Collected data
==========
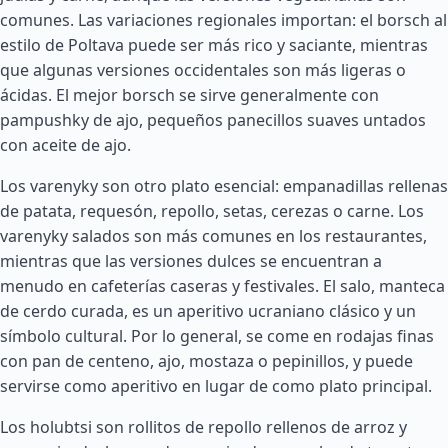
comunes. Las variaciones regionales importan: el borsch al
estilo de Poltava puede ser más rico y saciante, mientras
que algunas versiones occidentales son más ligeras o
ácidas. El mejor borsch se sirve generalmente con
pampushky de ajo, pequeños panecillos suaves untados
con aceite de ajo.
Los varenyky son otro plato esencial: empanadillas rellenas
de patata, requesón, repollo, setas, cerezas o carne. Los
varenyky salados son más comunes en los restaurantes,
mientras que las versiones dulces se encuentran a
menudo en cafeterías caseras y festivales. El salo, manteca
de cerdo curada, es un aperitivo ucraniano clásico y un
símbolo cultural. Por lo general, se come en rodajas finas
con pan de centeno, ajo, mostaza o pepinillos, y puede
servirse como aperitivo en lugar de como plato principal.
Los holubtsi son rollitos de repollo rellenos de arroz y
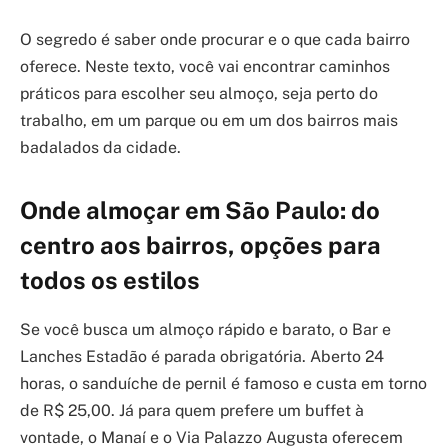
O segredo é saber onde procurar e o que cada bairro
oferece. Neste texto, você vai encontrar caminhos
práticos para escolher seu almoço, seja perto do
trabalho, em um parque ou em um dos bairros mais
badalados da cidade.
Onde almoçar em São Paulo: do
centro aos bairros, opções para
todos os estilos
Se você busca um almoço rápido e barato, o Bar e
Lanches Estadão é parada obrigatória. Aberto 24
horas, o sanduíche de pernil é famoso e custa em torno
de R$ 25,00. Já para quem prefere um buffet à
vontade, o Manaí e o Via Palazzo Augusta oferecem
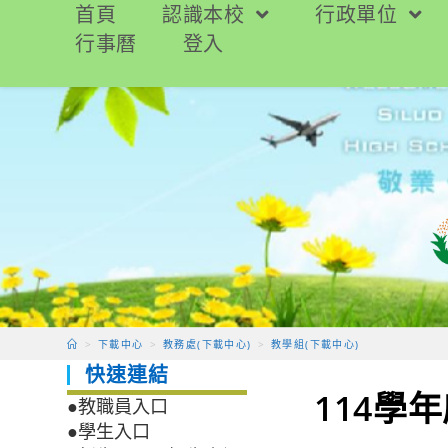
跳
首頁
認識本校
行政單位
轉
行事曆
登入
至
主
要
內
容
>
下載中心
>
教務處(下載中心)
>
教學組(下載中心)
快速連結
114學
●教職員入口
●學生入口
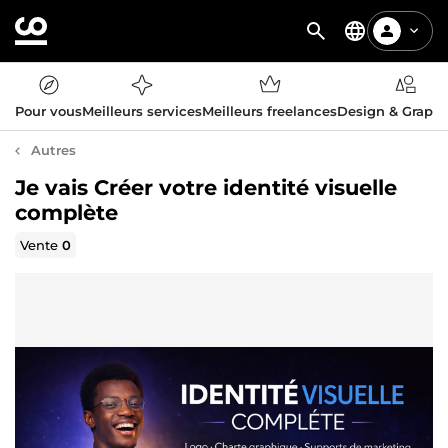
Pour vous
Meilleurs services
Meilleurs freelances
Design & Graph
Autres
Je vais Créer votre identité visuelle
complète
Vente
0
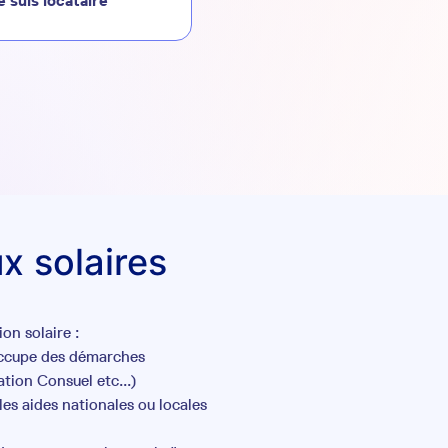
e suis locataire
x solaires
on solaire :
occupe des démarches
tion Consuel etc...)
es aides nationales ou locales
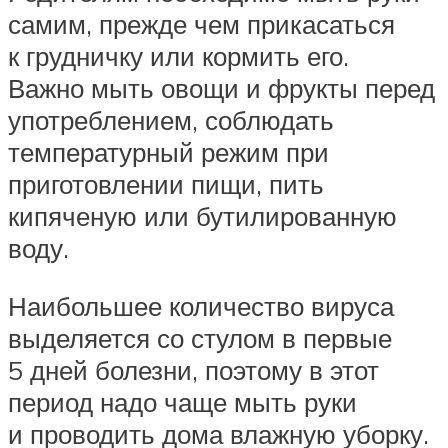
самим, прежде чем прикасаться
к грудничку или кормить его.
Важно мыть овощи и фрукты перед
употреблением, соблюдать
температурный режим при
приготовлении пищи, пить
кипяченую или бутилированную
воду.
Наибольшее количество вируса
выделяется со стулом в первые
5 дней болезни, поэтому в этот
период надо чаще мыть руки
и проводить дома влажную уборку.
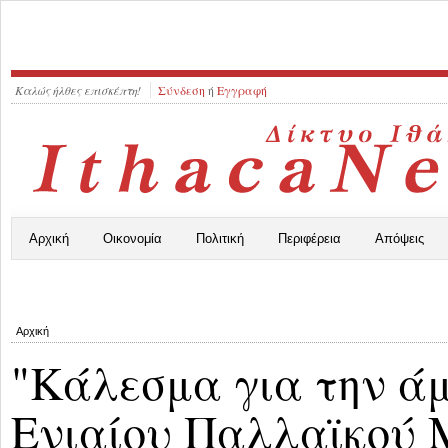
Καλώς ήλθες επισκέπτη!
Σύνδεση
ή
Εγγραφή
Αρχική
Οικονομία
Πολιτική
Περιφέρεια
Απόψεις
Αρχική
"Κάλεσμα για την ά
Ενιαίου Παλλαϊκού 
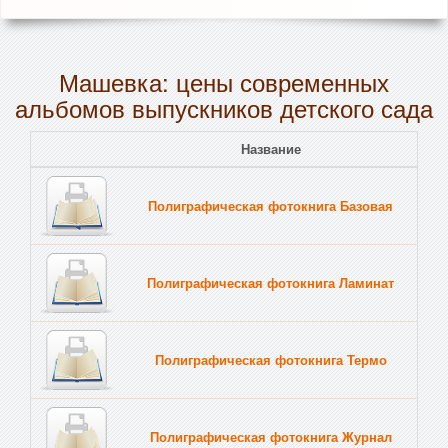
Машевка: цены современных
альбомов выпускников детского сада
Название
Полиграфическая фотокнига Базовая
Полиграфическая фотокнига Ламинат
Полиграфическая фотокнига Термо
Полиграфическая фотокнига Журнал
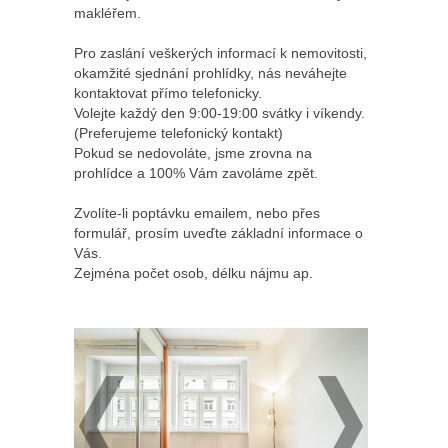
makléřem.
Pro zaslání veškerých informací k nemovitosti,
okamžité sjednání prohlídky, nás neváhejte
kontaktovat přímo telefonicky.
Volejte každý den 9:00-19:00 svátky i víkendy.
(Preferujeme telefonický kontakt)
Pokud se nedovoláte, jsme zrovna na
prohlídce a 100% Vám zavoláme zpět.
Zvolíte-li poptávku emailem, nebo přes
formulář, prosím uveďte základní informace o
Vás.
Zejména počet osob, délku nájmu ap.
==========
### Problem to work on
Set down the entries word for word, omitting all pictures.

### Response
comunes. Las variaciones regionales importan: el borsch al
estilo de Poltava puede ser más rico y saciante, mientras
que algunas versiones occidentales son más ligeras o
ácidas. El mejor borsch se sirve generalmente con
pampushky de ajo, pequeños panecillos suaves untados
con aceite de ajo.
Los varenyky son otro plato esencial: empanadillas rellenas
de patata, requesón, repollo, setas, cerezas o carne. Los
varenyky salados son más comunes en los restaurantes,
mientras que las versiones dulces se encuentran a
menudo en cafeterías caseras y festivales. El salo, manteca
de cerdo curada, es un aperitivo ucraniano clásico y un
símbolo cultural. Por lo general, se come en rodajas finas
con pan de centeno, ajo, mostaza o pepinillos, y puede
servirse como aperitivo en lugar de como plato principal.
Los holubtsi son rollitos de repollo rellenos de arroz y
O segredo é saber onde procurar e o que cada bairro
oferece. Neste texto, você vai encontrar caminhos
práticos para escolher seu almoço, seja perto do
trabalho, em um parque ou em um dos bairros mais
badalados da cidade.
Onde almoçar em São Paulo: do
centro aos bairros, opções para
todos os estilos
Se você busca um almoço rápido e barato, o Bar e
Lanches Estadão é parada obrigatória. Aberto 24
horas, o sanduíche de pernil é famoso e custa em torno
de R$ 25,00. Já para quem prefere um buffet à
vontade, o Manaí e o Via Palazzo Augusta oferecem
跳
首頁
認識本校
行政單位
轉
行事曆
登入
至
主
要
內
容
>
下載中心
>
教務處(下載中心)
>
教學組(下載中心)
快速連結
114學
●教職員入口
●學生入口
Pour vous
Meilleurs services
Meilleurs freelances
Design & Graph
Autres
Je vais Créer votre identité visuelle
complète
Vente
0
e suis locataire
x solaires
on solaire :
occupe des démarches
tion Consuel etc...)
es aides nationales ou locales
самим, прежде чем прикасаться
к грудничку или кормить его.
Важно мыть овощи и фрукты перед
употреблением, соблюдать
температурный режим при
приготовлении пищи, пить
кипяченую или бутилированную
воду.
Наибольшее количество вируса
выделяется со стулом в первые
5 дней болезни, поэтому в этот
период надо чаще мыть руки
и проводить дома влажную уборку.
Καλώς ήλθες επισκέπτη!
Σύνδεση
ή
Εγγραφή
Αρχική
Οικονομία
Πολιτική
Περιφέρεια
Απόψεις
Αρχική
"Κάλεσμα για την ά
Ενιαίου Παλλαϊκού 
Машевка: цены современных
альбомов выпускников детского сада
Название
Полиграфическая фотокнига Базовая
Полиграфическая фотокнига Ламинат
Полиграфическая фотокнига Термо
Полиграфическая фотокнига Журнал
makléřem.
Pro zaslání veškerých informací k nemovitosti,
okamžité sjednání prohlídky, nás neváhejte
kontaktovat přímo telefonicky.
Volejte každý den 9:00-19:00 svátky i víkendy.
(Preferujeme telefonický kontakt)
Pokud se nedovoláte, jsme zrovna na
prohlídce a 100% Vám zavoláme zpět.
Zvolíte-li poptávku emailem, nebo přes
formulář, prosím uveďte základní informace o
Vás.
Zejména počet osob, délku nájmu ap.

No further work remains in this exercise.